Every Tuesday on VF.com, filmmaker Jamie Johnson offers a glimpse into the secret lives of the super-rich.
The Art of The Steal, an absorbing new documentary that chronicles the contentious battle for control over the roughly $25 billion modern art collection assembled by the late pharmaceutical magnate Albert C. Barnes, is a good reminder of just how elusive the dream of an enduring legacy can be for the very rich.
In Barnes’s case, as the comprehensive documentary instructively details, his wish to leave behind a permanent institution that would house his collection of prized European paintings gradually has evolved into a scandalous nightmare. At the end of his life, Barnes stipulated in a will and in trust agreements that his works of fine art must remain in the special location he created for them. But over time, disagreements and uncertainty among the individuals placed in charge of the collection have led to a betrayal of the great art-lover’s inspired vision. And now, Barnes’ carefully laid plan to preserve his masterpieces for posterity on his former estate is being scrapped in favor of a controversial arrangement that will soon transfer his collection to a new public facility in Philadelphia. The move is especially sensitive because the replacement site stands right next to the Philadelphia Museum of Art, an establishment Barnes ardently detested.

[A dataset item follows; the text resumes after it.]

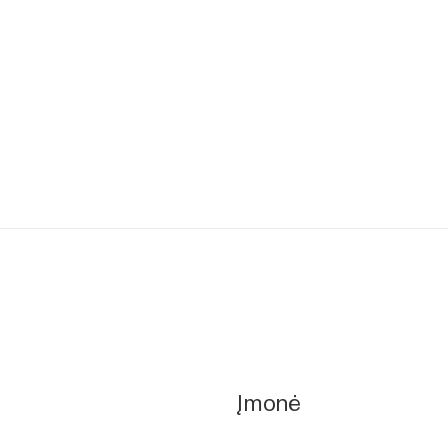
Įmonė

Examples of glaringly manipulative, and sometimes unlawful, interpretations of high-profile wills are surprisingly common among wealthy Americans. Contrary to what most people might believe, the rich routinely fail to draft effective trust agreements that faithfully carry out their dying wishes. In fact, power struggles over inherited wealth are so endemic in the culture of affluence that nearly all of the nation’s most profitable law firms maintain trust-and-estates divisions whose sole purpose is to handle such disputes—and reap the financial rewards.
Historically, the leaders of vastly rich families have gone so far as to reserve six percent of their fortunes for payments to long-suffering estate lawyers. Problems of this nature occur so regularly that attending to them becomes practically a permanent job.
Disagreements often result from trust and will documents that can never be specific enough. Products of a particular moment, such documents cannot anticipate future developments, so, while people and financial institutions grow and change, charters do not. Conflicts inevitably arise, and opportunities for manipulative, even illegal, behavior emerge.
Executors of wills and others entrusted with managing supposedly irrevocable trust agreements can seize the chance to alter events in their own favor. Such an instance plays out in much the same way as a military coup. A sudden power play may be denounced when it happens, but once executed it becomes extremely difficult to reverse. Ironically, those hired to protect the benefactor—attorneys, banks, etc.—are as likely as the beneficiaries to stage such attacks.
No illegality has ever been proven in the Barnes scenario, but it’s easy for me to imagine how outsiders could have wrested control of the great collector’s legacy and contravened his wishes. Thanks to the vagaries of legal documents and the general greed that money seems always to breed in humans, the rich rarely get to control their bequests from the grave. One former official from The Metropolitan Museum of Art summed up the phenomenon neatly in a recent conversation with me about naming rights for large gifts. “What does perpetuity really mean?” he asked. “A lifetime?”